Significant distortions of competition

In moving to the second paragraph of Article 13, the FTT considered whether the treatment of the Council as a non-taxable person would lead to more than negligible actual or potential distortion of competition in the market for such activities in Northern Ireland.

There was said to be no realistic possibility of a private provider entering the market under the economic and legal conditions that the Council operates and as such, no distortion to competition. With reference to evidence provided by Mr Tohill, a Chartered Accountant and a member of this Institute who had been the Director of Finance for the Council for a number of years, the FTT considered that there was no non-negligible alternative to the leisure and recreational services provided by the Council.
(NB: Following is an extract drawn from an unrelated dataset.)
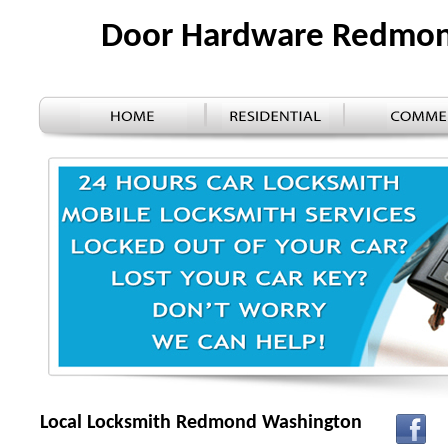
Door Hardware Redmo
Local Locksmith Redmond Washington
Only local authorities were considered to be in a position to provide facilities that meet the demanding requirements for community equality.

Mr Tohill explained the challenges facing the Council and the lengths to which it goes to deliver what he termed community relations outcomes; also, how any private operator would be likely to find itself having to duplicate provision of facilities; further, how his informal discussion with a private provider demonstrated that a private operator would never be able to deliver facilities that went anyway close to being comparable to, let alone in competition with the community-driven facilities demanded from the Council.

Conclusion

The Mid Ulster District Council through the successful appeal of its status as a taxable person has provided a basis for public bodies in their role as a public authority acting in the interest of the public, where the services have been provided for the benefit of the community primarily in a manner which cannot be replicated by the private sector, to be treated as a non-taxable person under Article 13 PVD.